# shaved door handles?



## virginiavenom (Feb 20, 2011)

anyone done it? opinions and lessons learned, companies to use etc. I will have power door locks and have a full feature alarm with accessories I can program into it. I intend to have P Locks/Windows/Trunk here shortly as well as remote start. I'm about 40 % sanded down to below half assed bondo and paint work. when I took my door handle off it just looked right to me for some reason.


----------



## Instg8ter (Sep 28, 2010)

i would use a key fob door poppers and just smooth them in with no handles, like this...

Tuff65V2 - YouTube


----------



## 66tempestGT (Nov 28, 2009)

be wary of the cheap kits. you want good quality strong actuators. good luck with remote start unless you go to fuel injection.


----------



## pontiac (Mar 6, 2011)

then also chain down hood to protect battery or relocate it.


----------



## virginiavenom (Feb 20, 2011)

why would I need to chain the hood down out of curiosity

I don't even have a hood right now, just thinking for forward plans.


----------



## 69Goatee (Aug 14, 2009)

I think he means: no battery, doors won't open.


----------



## virginiavenom (Feb 20, 2011)

don't most kits come with a manual override?


----------



## FlambeauHO (Nov 24, 2011)

Most overrides are an electronic button you hide on the frame rail or underbody (foot switch) in case your remote gets F*&$#D up or lost. Generally if your battery is totally dead you need battery access to hook up a charger, hence the underhood access.

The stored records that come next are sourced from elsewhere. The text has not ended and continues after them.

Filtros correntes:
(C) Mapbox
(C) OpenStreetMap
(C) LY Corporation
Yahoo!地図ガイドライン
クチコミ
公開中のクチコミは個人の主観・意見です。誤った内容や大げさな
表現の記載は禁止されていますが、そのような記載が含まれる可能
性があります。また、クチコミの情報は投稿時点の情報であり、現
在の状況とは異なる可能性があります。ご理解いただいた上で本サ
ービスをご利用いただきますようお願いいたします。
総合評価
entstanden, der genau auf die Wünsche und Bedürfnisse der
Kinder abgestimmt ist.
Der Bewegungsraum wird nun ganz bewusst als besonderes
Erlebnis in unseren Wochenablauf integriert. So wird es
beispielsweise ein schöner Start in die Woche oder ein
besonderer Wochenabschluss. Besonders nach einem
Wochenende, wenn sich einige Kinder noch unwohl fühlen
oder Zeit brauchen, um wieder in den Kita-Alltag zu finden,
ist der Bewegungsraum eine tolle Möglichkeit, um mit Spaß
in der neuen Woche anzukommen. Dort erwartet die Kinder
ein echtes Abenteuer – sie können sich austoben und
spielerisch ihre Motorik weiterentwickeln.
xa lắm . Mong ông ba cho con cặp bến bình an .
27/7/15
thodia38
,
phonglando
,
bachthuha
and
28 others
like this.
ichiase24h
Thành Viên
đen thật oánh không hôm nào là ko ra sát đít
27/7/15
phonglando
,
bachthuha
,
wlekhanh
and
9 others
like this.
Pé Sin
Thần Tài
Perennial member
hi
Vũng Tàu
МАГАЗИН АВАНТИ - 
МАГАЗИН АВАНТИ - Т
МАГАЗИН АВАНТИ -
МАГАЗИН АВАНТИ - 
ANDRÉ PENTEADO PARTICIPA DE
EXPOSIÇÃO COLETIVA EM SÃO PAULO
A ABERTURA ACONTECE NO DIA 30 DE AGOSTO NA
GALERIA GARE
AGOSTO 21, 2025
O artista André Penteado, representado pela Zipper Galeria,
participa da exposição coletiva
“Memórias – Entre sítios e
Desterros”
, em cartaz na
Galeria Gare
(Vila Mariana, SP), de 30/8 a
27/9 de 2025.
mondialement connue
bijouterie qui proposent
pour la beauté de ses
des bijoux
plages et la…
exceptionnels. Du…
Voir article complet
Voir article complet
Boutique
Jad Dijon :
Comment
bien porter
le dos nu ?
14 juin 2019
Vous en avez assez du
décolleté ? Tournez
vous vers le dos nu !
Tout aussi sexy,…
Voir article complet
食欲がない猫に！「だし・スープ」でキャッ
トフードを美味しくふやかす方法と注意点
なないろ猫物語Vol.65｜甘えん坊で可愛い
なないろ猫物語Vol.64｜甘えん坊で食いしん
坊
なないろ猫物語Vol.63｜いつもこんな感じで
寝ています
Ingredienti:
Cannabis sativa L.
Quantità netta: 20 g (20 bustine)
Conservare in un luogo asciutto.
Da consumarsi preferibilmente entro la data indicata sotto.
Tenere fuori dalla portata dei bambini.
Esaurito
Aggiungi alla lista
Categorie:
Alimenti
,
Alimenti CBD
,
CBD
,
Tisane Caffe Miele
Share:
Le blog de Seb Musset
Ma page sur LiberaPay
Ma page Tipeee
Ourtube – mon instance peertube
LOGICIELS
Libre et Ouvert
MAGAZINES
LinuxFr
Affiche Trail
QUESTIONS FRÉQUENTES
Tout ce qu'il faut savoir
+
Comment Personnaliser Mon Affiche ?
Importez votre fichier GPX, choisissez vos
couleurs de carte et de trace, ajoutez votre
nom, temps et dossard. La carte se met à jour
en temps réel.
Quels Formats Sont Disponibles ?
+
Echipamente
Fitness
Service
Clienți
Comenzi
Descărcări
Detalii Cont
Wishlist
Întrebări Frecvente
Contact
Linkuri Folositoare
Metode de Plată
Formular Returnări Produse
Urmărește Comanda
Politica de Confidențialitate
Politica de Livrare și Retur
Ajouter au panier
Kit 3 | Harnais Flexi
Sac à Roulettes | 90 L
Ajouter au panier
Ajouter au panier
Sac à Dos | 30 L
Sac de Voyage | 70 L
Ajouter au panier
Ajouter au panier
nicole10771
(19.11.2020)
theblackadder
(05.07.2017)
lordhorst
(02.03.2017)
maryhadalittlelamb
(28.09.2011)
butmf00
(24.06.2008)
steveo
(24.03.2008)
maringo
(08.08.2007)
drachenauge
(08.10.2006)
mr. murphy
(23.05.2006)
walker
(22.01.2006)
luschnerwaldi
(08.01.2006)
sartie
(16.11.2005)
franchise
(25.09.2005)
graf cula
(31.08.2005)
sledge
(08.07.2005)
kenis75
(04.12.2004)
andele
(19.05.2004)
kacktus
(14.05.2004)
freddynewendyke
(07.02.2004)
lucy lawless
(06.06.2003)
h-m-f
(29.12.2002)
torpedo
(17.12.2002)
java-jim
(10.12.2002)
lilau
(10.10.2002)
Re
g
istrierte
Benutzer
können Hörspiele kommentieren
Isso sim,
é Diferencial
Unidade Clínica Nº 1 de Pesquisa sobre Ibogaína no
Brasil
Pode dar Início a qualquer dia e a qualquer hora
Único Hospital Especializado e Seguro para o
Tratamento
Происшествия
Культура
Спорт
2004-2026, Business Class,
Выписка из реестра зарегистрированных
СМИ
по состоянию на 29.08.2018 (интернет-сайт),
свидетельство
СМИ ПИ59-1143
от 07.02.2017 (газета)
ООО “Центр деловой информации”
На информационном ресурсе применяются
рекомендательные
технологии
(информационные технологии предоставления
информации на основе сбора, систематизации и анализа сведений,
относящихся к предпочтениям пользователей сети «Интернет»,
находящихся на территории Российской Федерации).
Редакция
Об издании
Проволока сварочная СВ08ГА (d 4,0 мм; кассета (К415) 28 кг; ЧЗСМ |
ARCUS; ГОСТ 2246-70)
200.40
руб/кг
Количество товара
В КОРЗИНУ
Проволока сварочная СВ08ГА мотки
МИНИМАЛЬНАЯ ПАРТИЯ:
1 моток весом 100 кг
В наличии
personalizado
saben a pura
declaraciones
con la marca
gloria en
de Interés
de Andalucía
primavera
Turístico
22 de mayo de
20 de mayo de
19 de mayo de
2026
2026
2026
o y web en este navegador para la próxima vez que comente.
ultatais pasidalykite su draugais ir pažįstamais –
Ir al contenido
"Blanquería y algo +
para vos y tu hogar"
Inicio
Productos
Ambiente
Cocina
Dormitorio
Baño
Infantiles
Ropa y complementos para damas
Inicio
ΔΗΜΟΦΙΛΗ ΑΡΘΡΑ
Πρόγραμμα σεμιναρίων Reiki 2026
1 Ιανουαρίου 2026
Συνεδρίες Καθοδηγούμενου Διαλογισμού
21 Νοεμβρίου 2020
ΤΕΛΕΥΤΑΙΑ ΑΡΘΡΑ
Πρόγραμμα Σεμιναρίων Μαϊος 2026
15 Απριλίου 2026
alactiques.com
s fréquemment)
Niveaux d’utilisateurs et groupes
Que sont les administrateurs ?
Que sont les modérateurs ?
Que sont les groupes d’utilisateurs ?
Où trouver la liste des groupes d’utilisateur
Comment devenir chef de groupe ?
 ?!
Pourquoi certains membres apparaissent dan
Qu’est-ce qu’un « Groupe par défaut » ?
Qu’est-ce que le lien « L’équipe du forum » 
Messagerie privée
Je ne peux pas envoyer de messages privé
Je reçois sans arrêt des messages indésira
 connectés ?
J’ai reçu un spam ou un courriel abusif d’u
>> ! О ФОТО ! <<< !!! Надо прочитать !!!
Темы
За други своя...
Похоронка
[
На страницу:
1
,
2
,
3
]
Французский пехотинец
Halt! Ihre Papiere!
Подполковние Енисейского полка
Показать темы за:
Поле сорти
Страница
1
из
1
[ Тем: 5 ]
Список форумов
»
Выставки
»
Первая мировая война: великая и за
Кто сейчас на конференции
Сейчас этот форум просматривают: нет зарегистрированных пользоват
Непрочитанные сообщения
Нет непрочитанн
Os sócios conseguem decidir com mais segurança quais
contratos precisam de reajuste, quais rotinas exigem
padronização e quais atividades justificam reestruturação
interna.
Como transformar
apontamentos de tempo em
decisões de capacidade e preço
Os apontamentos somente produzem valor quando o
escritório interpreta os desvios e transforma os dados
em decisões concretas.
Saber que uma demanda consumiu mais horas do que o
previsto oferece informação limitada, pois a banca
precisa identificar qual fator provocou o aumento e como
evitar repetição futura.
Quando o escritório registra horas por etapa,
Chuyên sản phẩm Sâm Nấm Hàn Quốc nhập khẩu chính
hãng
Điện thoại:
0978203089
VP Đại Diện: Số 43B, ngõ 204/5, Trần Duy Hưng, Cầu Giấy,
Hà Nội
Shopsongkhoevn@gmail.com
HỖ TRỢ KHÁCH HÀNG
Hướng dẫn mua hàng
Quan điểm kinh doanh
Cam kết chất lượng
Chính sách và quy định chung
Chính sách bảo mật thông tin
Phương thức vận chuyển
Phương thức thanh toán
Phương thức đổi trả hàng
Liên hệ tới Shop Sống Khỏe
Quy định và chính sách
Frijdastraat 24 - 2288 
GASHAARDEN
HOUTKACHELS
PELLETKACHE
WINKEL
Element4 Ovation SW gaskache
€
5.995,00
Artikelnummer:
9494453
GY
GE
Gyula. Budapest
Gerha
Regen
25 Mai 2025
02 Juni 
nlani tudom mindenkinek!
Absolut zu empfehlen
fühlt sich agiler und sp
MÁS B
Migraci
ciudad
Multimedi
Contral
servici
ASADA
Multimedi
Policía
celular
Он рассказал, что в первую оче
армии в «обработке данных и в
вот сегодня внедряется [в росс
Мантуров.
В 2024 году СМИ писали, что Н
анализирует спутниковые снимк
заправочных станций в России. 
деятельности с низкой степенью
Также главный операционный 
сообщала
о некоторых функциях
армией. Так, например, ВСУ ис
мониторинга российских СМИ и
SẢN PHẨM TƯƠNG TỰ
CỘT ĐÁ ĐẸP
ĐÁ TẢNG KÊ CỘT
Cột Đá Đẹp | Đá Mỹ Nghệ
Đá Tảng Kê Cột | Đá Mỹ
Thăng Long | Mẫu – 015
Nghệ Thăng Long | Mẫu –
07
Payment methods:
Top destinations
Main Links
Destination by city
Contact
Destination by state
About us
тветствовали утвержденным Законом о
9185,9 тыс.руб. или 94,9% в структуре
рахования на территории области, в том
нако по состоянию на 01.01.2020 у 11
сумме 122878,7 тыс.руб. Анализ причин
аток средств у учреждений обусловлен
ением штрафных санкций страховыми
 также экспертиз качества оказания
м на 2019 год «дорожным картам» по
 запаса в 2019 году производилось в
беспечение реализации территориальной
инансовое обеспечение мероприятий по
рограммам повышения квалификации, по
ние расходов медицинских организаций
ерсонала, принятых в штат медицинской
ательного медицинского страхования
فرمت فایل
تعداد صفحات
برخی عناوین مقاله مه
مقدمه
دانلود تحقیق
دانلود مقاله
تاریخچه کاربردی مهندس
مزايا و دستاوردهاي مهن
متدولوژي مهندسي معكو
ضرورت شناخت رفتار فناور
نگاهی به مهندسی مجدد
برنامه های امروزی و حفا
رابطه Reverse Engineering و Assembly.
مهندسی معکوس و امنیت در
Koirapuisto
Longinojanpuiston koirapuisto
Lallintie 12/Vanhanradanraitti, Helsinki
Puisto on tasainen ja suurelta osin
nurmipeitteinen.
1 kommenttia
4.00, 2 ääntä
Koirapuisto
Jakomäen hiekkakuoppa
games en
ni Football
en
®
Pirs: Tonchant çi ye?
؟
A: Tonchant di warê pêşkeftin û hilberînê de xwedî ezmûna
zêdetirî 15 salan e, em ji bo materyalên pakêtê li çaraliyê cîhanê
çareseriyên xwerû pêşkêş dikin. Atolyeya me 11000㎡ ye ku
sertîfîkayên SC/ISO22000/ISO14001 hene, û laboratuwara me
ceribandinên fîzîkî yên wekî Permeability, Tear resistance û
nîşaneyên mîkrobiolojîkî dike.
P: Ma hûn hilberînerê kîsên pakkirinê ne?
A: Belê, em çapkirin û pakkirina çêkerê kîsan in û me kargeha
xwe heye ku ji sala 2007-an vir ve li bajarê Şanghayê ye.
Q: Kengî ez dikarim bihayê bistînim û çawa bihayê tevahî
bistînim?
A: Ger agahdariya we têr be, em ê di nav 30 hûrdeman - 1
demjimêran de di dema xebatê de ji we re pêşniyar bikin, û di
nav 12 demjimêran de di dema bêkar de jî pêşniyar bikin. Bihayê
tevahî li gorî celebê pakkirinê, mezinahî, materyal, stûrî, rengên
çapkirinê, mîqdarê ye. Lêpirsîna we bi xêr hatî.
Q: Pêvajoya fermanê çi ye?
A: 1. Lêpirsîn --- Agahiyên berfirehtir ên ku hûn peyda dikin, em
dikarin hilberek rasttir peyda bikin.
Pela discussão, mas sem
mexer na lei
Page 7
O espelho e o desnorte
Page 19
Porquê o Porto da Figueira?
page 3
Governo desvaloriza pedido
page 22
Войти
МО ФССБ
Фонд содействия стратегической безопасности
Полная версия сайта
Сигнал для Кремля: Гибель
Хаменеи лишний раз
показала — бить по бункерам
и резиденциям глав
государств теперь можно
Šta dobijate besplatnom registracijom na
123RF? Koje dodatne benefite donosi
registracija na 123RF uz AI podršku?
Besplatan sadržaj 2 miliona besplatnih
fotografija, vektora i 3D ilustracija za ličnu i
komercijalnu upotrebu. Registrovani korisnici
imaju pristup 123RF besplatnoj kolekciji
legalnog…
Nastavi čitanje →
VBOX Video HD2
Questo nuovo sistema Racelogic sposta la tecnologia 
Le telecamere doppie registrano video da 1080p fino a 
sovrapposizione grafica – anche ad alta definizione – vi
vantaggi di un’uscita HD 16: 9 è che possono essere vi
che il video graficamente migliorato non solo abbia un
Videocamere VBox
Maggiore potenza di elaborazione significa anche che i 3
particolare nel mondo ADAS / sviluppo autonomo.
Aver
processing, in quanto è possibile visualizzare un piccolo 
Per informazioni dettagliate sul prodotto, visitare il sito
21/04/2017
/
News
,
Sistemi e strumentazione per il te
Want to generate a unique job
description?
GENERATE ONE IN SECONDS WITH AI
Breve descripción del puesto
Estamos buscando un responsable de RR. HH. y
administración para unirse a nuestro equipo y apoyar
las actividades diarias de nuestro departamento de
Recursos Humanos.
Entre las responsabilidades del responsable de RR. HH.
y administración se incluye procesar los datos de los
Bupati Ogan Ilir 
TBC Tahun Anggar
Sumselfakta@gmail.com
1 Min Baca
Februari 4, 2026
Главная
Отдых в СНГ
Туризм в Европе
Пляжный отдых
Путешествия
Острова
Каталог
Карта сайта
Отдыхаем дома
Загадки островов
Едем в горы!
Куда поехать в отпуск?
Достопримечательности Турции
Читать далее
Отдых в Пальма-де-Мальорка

buy a good set of actuators 50+ lbs, get it in a decent kit and go to town. They are easy to install and don't require that much work, depends how pretty you want the install. 

As for the door handles themselves, buy some filler plates if you can find them. If not, get some steel, whatever sheetmetal you have laying around and cut it to fit in the opening nicely, stitch weld it on to the door with a light duty welder, buzz box etc. Keep door cool with a damp rag so that door doesnt distort (AKA implode) grind welds, repeat, grind, repeat, filler... You shaving a goat?


----------



## virginiavenom (Feb 20, 2011)

no it's not a goat, it's a lemans, doesn't have anything original on the car.


----------



## FlambeauHO (Nov 24, 2011)

Cool, keep us posted and take some pics.


----------